Across domains, the average number of working hours over time was by far the leading predictor of self-perceived health at older age. Having on average no working hours over time was in particular predictive of having poor perceived health (Fig. 6). In correspondence, in earlier studies into the predictive value of exposures across different domains on health outcomes, having a history of unemployment was among the top 5 factors associated with the greatest risk of poor health and mortality33.35.
This paper is intended to provide other researchers with an example and tutorial of how ML can act as an useful addition to an epidemiologist’s toolkit. It can thus provide other researchers with an application of how to use an ML algorithm to answer a public health research question. However, the proposed approach only covers the bare necessities and should therefore be seen as a point of departure for epidemiologists. Limitations of our approach include the following. First, our approach was illustrated using RF, but many algorithms exist. As the focus of many epidemiologist and public health researchers is on the application itself and the relevance for health policy, only one algorithm was included in this paper and RF was considered a good choice for this purpose. However, some other algorithms that can be considered are other tree-based methods (eg36), support vector machines, and neural networks7.14. In addition, we used the AUC of the ROC curve to assess the discriminative quality of our model, but alternative measures for discrimination are available too (eg the scaled Brier score)37.
Second, alternative strategies may exist to select the most important variables. Our strategy is based on considering the number of exposures as a tuning parameter using cross-validation and visually inspecting the exposures that substantially contribute to the prediction performance. There is room for interpretation differences here. Furthermore, the interpretation is strengthened by the modest contribution by many exposome variables. Such exposures may in truth be associated, but based on a prediction performance based metric they tend to be not as easily identified. It may therefore be more worthwhile to look at alternative variable selection strategies38.39or the use of p-values in variable importance40.41. Furthermore, strongly correlated exposures may be more difficult to interpret in variable importance rankings, and may require other approaches to improve interpretation42.

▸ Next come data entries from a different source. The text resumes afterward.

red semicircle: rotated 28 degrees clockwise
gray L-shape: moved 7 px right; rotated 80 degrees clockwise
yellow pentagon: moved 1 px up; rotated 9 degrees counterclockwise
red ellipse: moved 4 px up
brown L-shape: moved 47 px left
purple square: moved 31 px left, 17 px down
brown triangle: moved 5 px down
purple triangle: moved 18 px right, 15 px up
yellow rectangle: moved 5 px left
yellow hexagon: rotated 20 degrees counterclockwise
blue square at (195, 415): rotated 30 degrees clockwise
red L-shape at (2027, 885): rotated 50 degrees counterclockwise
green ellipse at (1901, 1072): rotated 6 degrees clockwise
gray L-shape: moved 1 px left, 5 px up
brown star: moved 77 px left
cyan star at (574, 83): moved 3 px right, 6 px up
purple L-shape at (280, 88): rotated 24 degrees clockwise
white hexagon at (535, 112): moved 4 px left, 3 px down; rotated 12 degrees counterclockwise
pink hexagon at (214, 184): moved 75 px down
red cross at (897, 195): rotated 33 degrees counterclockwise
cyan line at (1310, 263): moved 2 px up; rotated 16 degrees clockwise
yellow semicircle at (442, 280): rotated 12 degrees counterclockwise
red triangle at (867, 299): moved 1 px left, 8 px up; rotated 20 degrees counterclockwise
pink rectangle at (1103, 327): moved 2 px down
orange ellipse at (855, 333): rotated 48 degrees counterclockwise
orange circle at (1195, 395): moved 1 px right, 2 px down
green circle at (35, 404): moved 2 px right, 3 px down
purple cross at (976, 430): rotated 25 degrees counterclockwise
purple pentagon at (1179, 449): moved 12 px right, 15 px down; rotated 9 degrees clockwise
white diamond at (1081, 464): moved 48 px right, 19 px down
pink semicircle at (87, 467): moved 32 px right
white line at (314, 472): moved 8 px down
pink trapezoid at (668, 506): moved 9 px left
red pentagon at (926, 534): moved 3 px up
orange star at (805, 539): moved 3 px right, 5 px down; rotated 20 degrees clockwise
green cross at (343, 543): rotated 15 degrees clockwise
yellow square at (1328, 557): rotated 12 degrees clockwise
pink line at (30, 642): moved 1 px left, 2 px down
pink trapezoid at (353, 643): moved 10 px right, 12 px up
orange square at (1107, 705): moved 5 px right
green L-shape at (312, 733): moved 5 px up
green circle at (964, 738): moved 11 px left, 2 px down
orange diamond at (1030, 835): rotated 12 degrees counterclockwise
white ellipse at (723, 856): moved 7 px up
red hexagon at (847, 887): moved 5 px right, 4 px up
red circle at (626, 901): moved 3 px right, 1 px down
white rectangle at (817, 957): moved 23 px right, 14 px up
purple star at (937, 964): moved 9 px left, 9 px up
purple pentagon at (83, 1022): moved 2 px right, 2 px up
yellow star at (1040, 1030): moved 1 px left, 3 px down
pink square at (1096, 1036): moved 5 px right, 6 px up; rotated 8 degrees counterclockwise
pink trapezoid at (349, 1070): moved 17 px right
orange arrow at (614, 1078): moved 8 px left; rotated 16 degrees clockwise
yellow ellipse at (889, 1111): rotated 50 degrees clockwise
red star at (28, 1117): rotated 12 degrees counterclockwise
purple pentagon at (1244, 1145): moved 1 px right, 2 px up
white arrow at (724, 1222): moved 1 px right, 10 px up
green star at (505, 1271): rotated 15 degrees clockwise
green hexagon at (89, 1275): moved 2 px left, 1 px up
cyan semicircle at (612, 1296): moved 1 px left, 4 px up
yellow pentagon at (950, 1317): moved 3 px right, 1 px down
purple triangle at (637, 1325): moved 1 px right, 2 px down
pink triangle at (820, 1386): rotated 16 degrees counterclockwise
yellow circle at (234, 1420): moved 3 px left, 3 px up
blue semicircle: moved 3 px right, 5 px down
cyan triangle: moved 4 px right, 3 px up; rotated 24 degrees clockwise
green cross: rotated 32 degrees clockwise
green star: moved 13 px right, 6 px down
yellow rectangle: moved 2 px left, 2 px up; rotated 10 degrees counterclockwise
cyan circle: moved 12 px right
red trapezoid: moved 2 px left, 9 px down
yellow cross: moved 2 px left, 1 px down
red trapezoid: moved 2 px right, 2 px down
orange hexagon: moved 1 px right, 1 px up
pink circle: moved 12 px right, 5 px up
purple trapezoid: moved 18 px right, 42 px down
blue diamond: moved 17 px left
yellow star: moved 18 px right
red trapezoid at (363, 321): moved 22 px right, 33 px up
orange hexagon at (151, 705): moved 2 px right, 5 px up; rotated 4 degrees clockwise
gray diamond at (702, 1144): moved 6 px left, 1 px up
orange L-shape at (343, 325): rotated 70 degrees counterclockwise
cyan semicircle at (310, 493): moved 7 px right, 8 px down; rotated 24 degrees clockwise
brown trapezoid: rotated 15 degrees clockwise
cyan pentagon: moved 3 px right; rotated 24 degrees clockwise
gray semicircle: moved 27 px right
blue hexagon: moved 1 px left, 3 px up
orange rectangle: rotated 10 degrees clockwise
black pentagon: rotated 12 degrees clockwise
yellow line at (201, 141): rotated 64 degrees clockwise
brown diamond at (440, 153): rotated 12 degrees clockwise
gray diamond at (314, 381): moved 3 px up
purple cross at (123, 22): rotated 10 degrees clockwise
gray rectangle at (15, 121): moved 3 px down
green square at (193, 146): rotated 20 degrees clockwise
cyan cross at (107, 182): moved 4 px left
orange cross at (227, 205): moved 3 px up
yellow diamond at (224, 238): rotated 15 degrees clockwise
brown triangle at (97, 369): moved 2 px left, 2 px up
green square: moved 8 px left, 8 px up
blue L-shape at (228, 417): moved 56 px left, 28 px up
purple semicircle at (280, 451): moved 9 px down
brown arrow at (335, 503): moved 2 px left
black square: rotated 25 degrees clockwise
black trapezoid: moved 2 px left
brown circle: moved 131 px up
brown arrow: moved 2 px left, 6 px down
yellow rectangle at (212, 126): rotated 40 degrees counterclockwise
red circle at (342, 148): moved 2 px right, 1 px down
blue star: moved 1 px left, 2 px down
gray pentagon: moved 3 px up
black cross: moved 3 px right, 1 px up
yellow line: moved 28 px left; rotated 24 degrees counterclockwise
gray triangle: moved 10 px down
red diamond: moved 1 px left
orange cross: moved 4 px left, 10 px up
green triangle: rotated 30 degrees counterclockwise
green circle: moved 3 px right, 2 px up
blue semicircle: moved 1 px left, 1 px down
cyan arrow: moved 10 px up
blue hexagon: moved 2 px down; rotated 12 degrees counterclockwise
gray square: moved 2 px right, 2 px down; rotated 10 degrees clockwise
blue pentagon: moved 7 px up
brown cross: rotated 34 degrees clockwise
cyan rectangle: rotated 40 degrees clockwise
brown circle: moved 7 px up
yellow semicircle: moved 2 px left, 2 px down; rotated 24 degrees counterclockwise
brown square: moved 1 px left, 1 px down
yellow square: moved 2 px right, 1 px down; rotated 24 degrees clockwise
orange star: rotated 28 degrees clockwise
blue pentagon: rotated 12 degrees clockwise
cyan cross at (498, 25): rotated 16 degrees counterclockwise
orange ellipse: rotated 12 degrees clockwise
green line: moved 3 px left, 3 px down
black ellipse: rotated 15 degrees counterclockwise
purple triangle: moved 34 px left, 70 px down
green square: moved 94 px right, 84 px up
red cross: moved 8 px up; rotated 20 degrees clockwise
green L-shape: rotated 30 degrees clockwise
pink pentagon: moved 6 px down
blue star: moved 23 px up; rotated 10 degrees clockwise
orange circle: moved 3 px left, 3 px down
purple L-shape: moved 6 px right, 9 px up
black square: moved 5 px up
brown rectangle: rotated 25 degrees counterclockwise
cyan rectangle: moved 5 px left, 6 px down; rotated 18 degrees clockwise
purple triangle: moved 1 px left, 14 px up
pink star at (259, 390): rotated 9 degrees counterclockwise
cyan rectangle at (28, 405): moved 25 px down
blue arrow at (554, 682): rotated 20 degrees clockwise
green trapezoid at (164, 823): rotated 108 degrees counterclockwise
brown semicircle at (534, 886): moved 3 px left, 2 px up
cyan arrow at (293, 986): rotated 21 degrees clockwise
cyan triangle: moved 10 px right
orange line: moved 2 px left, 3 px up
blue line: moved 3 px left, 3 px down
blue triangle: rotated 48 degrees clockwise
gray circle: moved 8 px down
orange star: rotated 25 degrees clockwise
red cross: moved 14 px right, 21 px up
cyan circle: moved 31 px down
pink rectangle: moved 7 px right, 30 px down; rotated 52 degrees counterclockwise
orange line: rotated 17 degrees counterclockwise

Third, our approach does not take into account potential informative censoring and / or missingness in longitudinal studies. The dropout of individuals may be related to their characteristics, and some approaches have been developed to deal with this43.44.
Fourth, our approach has not taken into account class imbalance in the outcome. When the dataset is highly imbalanced, ie one class of the outcome is strongly overrepresented compared to another class, the ML algorithm will mainly focus on predicting the majority class well, whereas the minority class is most likely to be the class of interest45. Class imbalance in our case study was limited, but in cases of severe imbalance (eg where one class of the outcome for example includes 1% and the other 99% of the cases), it may be worthwhile to apply a balancing technique such as over -sampling or under-sampling45.46.
Finally, it is important to note that the proposed approach focuses on prediction of a health outcome and it does not aim to estimate causal effects. Although there has been less emphasis in the literature on using ML for causal inference, this is currently a highly emerging field of research9. Some interesting new developments include for example causal forests and causal structure learning47.48.